L'originale struttura, stando a quanto
asserito dallo storico Carrafa, risalirebbe
all'Alto Medioevo, e sarebbe poi stata
distrutta dagli Arabi, durante un loro
attacco, nell'845.
Ruggero il "Normanno" ne ordinò la ricostruzione
nel primo dodicesimo secolo. Due successive
ricostruzioni avvennero in seguito ai
terremoti del 1613 e del 1693. Quest'ultimo,
particolarmente devastante, colpì l'intera
fascia sud-est della Sicilia, comunemente
denominata Val di Noto.
La ricostruzione, sontuosa e magnificente
come mai prima, fu affidata al celebre
architetto siracusano Rosario Gagliardi,
già autore del San Giorgio in Ragusa.
La chiesa, riaperta con cerimonia solenne
nel 1738, è a "cinque navate" ed è ricca
di ornamenti
artistici, stucchi e dipinti preziosi,
come gli "eventi del Vangelo e della
vita di S. Giorgio", realizzato da Girolamo
Aliprandi nel 1513, conosciuto come
il Raffaello di Sicilia.
La "meridiana pavimentale" e il "tesoro"
della chiesa sono particolarmente degni
di nota.

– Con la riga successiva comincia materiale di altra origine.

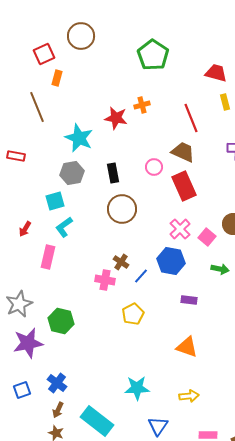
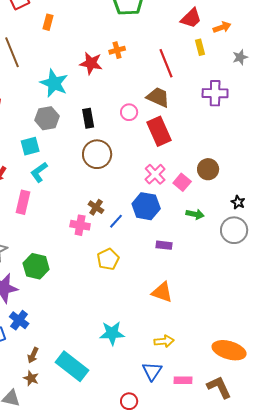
red trapezoid: (216, 73) -> (191, 18), turned 120
orange rectangle: (57, 78) -> (48, 22), moved
blue cross: (57, 383) -> (19, 320), moved
blue triangle: (158, 426) -> (152, 371), moved

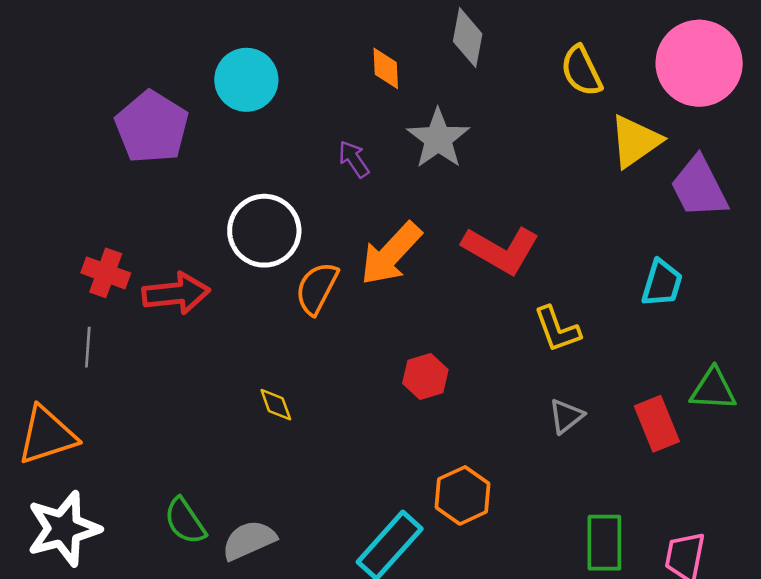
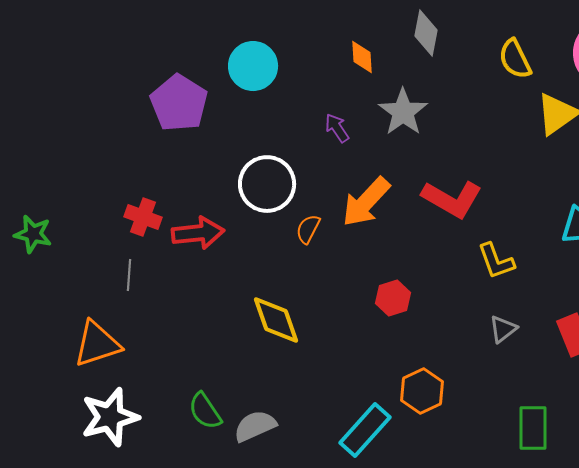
orange semicircle: (317, 288) -> (308, 229), size x0.7
yellow diamond: (276, 405) -> (276, 320), size x1.8

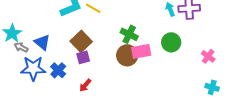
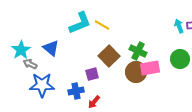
brown square: (81, 41) -> (109, 56), moved
blue triangle: (42, 42) -> (51, 48), moved
blue cross: (58, 70) -> (76, 91), moved, turned 35

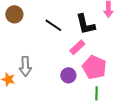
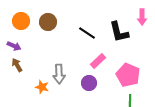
pink rectangle: (77, 47) -> (98, 61), moved
purple circle: (68, 75) -> (89, 83), moved

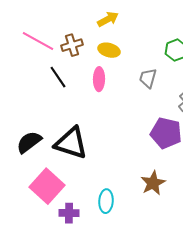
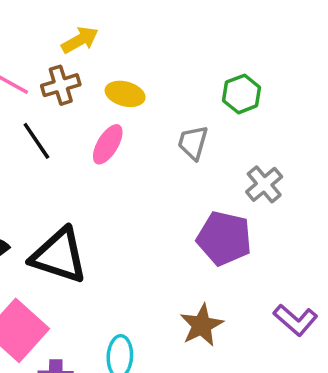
yellow arrow: (108, 19) -> (80, 40), moved
pink ellipse: (99, 79) -> (108, 144), turned 30

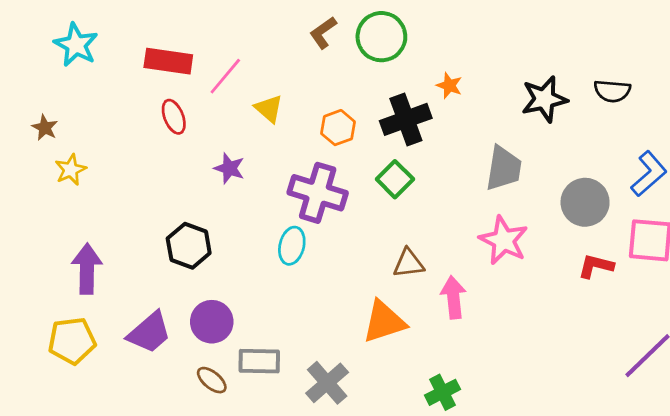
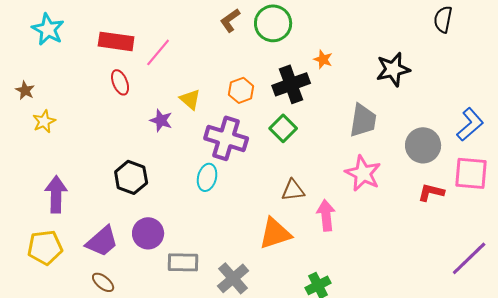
black semicircle: (612, 91) -> (443, 19), moved, turned 96
yellow triangle: (269, 109) -> (190, 99), moved
brown ellipse: (212, 380) -> (103, 282), moved

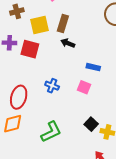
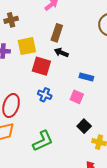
yellow square: (40, 25) -> (27, 46), moved
red square: (30, 49) -> (41, 66), moved
black square: (91, 124) -> (84, 126), moved

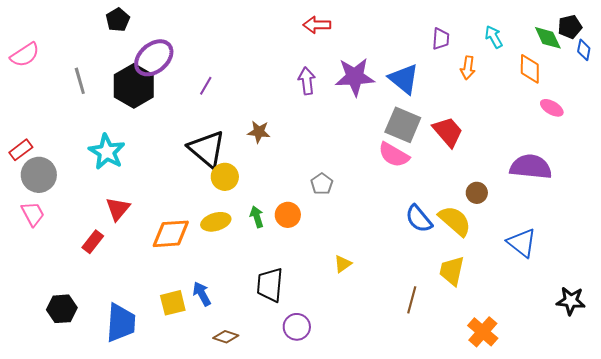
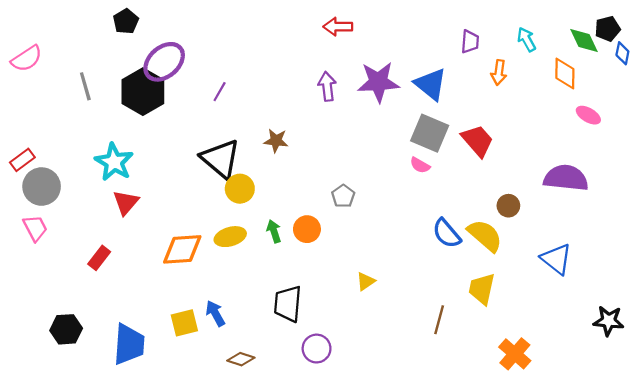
pink semicircle: (394, 155) -> (420, 165), size x0.6
red triangle: (118, 209) -> (126, 202), moved

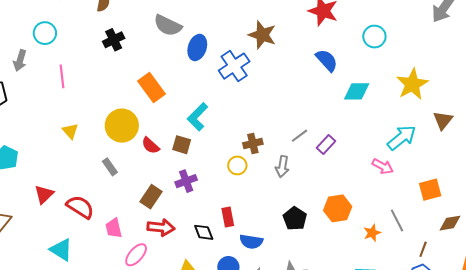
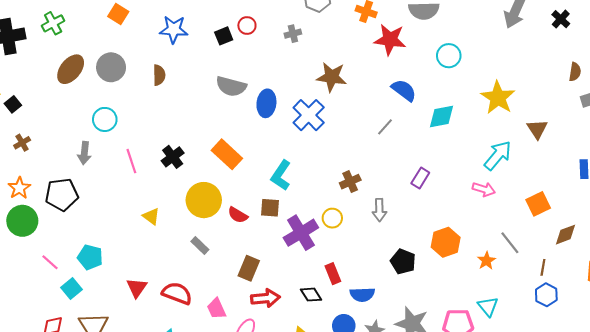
black cross: (114, 40) -> (173, 157), moved
gray line: (300, 136) -> (385, 127), moved
brown cross: (253, 143) -> (350, 182), moved
purple cross: (186, 181) -> (301, 233), moved, size x1.5

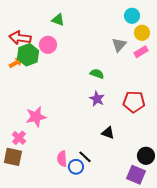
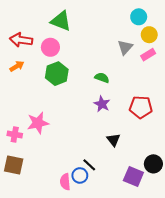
green triangle: (58, 20) -> (61, 21), size x1.5
green hexagon: (28, 55) -> (57, 74), moved
black triangle: (108, 133) -> (113, 140), turned 32
pink cross: (19, 138) -> (15, 134), moved, turned -32
pink semicircle: (62, 159) -> (65, 182), moved
purple square: (136, 175) -> (133, 177), moved

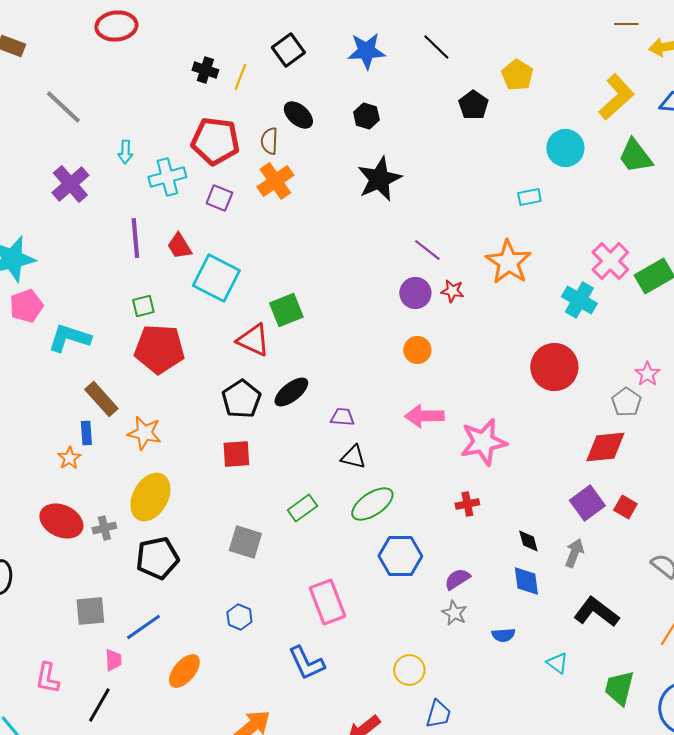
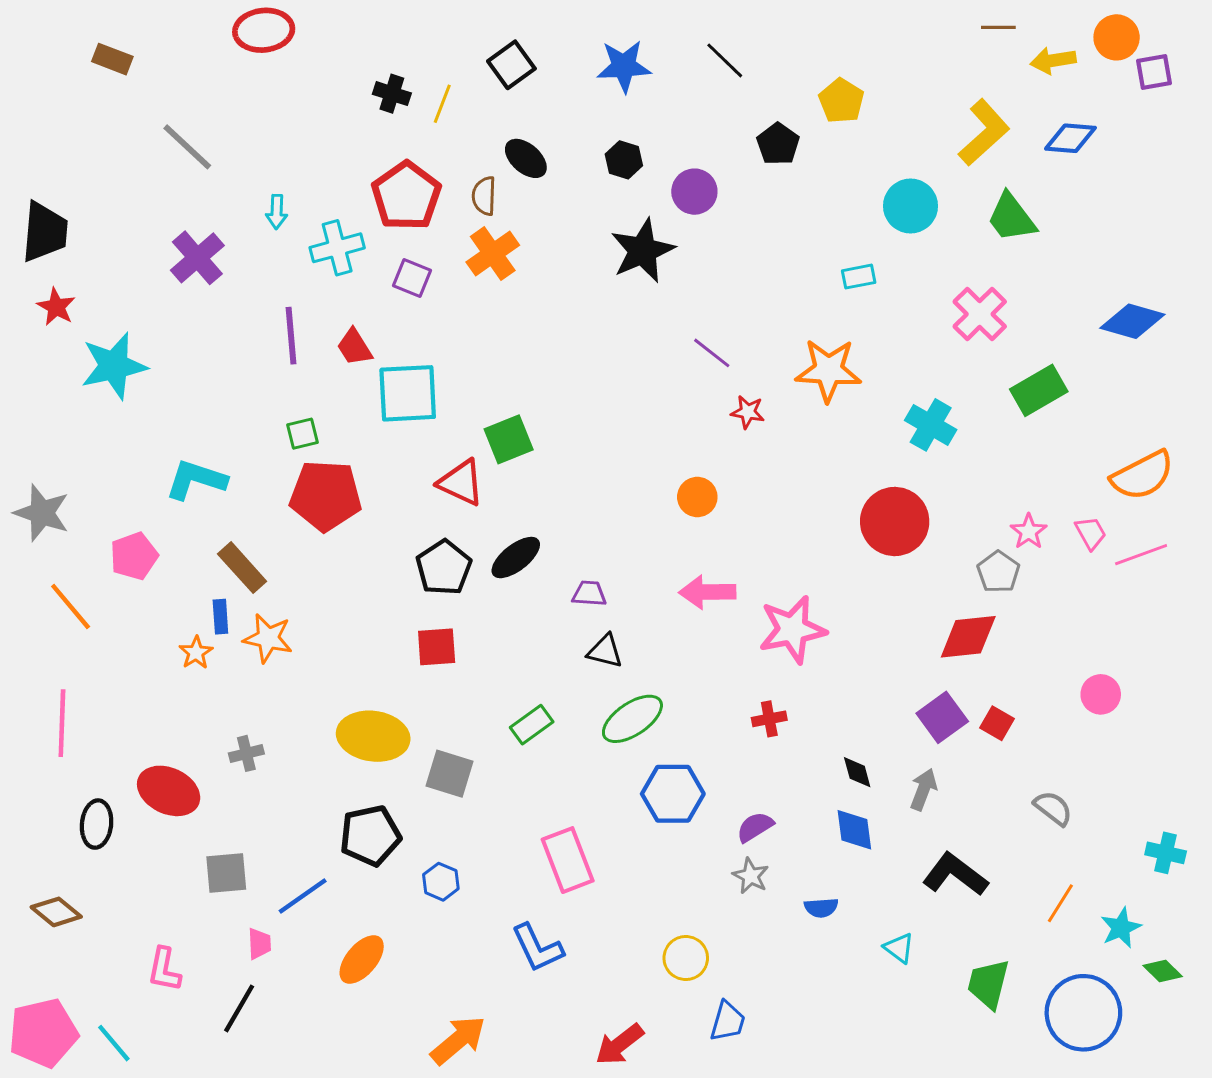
red pentagon: (215, 141) -> (406, 196), turned 30
pink cross: (610, 261) -> (980, 314), moved
orange star: (508, 262) -> (828, 370), turned -30
cyan square: (216, 278) -> (408, 393), turned -30
purple circle: (415, 293) -> (694, 192), moved
pink pentagon: (26, 306) -> (134, 556), moved
orange star: (144, 433) -> (268, 638), moved
yellow ellipse: (150, 497) -> (373, 736), moved, turned 69
red ellipse: (61, 521) -> (169, 791), moved
black pentagon: (157, 558) -> (370, 836), moved

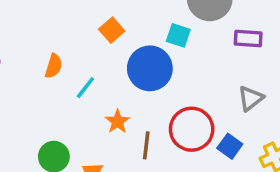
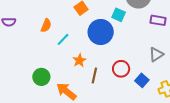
red circle: (192, 129) -> (121, 69), size x0.7

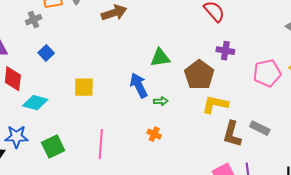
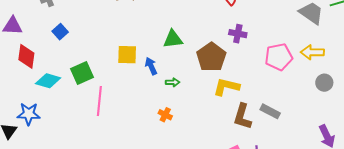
blue arrow: (139, 85) -> (151, 66), size x0.7
yellow square: (84, 87) -> (127, 55), moved
pink line: (101, 144) -> (99, 101), moved
green square: (53, 147) -> (82, 73), moved

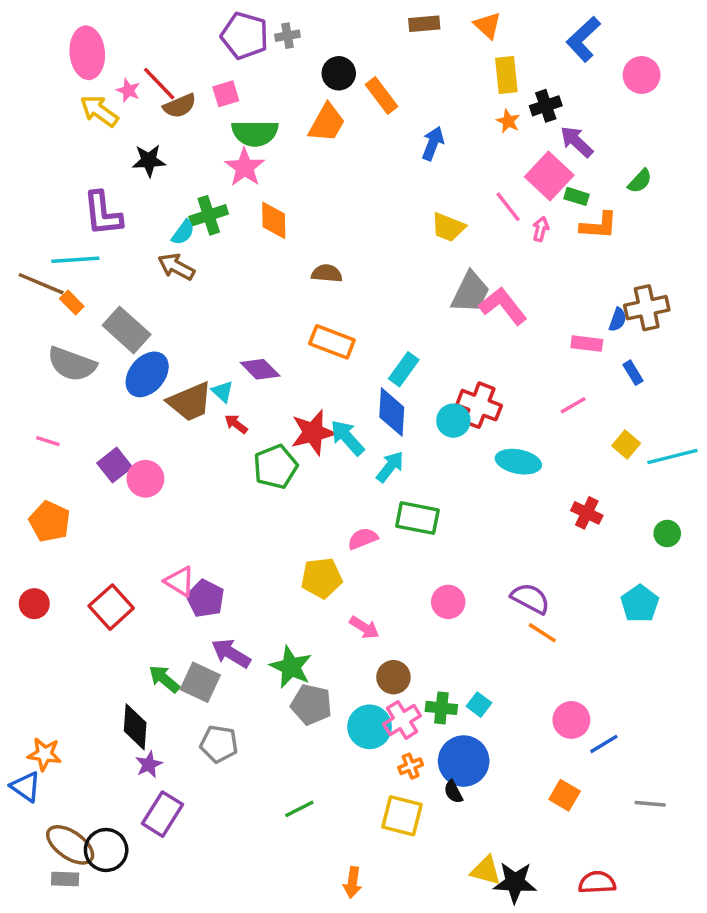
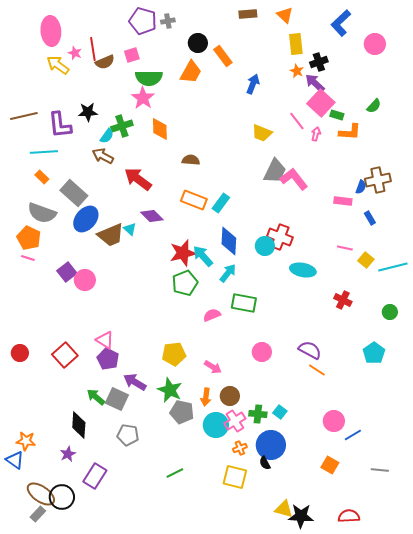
red line: (159, 84) -> (93, 49), turned 35
purple arrow: (577, 142) -> (315, 83), moved
black star: (149, 161) -> (88, 112), moved
brown line: (41, 284) -> (24, 116), moved, turned -36
cyan rectangle: (404, 369) -> (221, 203), moved
pink line: (573, 405) -> (345, 248), moved, turned 42
red arrow: (236, 424) -> (138, 179), moved, size x2.0
green pentagon: (275, 467) -> (185, 283), moved
orange pentagon: (50, 522) -> (29, 238), moved
yellow pentagon: (322, 578) -> (174, 354), moved
purple pentagon: (205, 598) -> (108, 359), moved
purple star: (149, 764) -> (68, 454), moved
gray rectangle: (65, 879) -> (38, 514), turned -49
orange arrow: (352, 882) -> (206, 397), moved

Quest'ultimo include, tra gli
altri notabili pezzi, la "Santa Arca",
un'opera d'arte rivestita in argento,
che contiene le reliquie del Santo.
Poi, a rendere ancor più magnifica la
chiesa, una scalinata di 250 scalini,
realizzata nel 1818 per volontà del
Gesuita Francesco di Mauro, che, quasi
dal Corso, attraversando le due sottostanti
vie, introduce la splendida facciata.
La
chiesa del Carmine, vicino Piazza Corrado
Rizzone, fu un convento di Carmelitani.
Sia la chiesa che il convento risalgono
al '500, quando l'ordine religioso giunse
per la prima volta in Sicilia.
La chiesa tollerò i danni del terremoto
del 1693 e mantiene, dell'originale
struttura, un, già menzionato, splendido
portale e un sontuoso "Rosone" aperto.
L'interno, a una "navata", presenta
altari su entrambi i lati, uno dei quali
contiene la celebre "Annunciazione",
preziosissimo gruppo scultoreo del sedicesimo
secolo, di Antonio Gagini.
L'altare centrale, infine, è notabilmente
scolpito in legno con stucchi rilevati.
La
chiesa di Santa Maria di Betlemme, a
Modica Bassa, lungo il Corso e a lieve
distanza da Piazza Principe di Piemonte,
è una costruzione che risale al '400,
anche se mantiene della originale struttura,
il solo portale della navata destra.
Presenta internamente tre navate e la
volta a capriata è preziosamente istoriata.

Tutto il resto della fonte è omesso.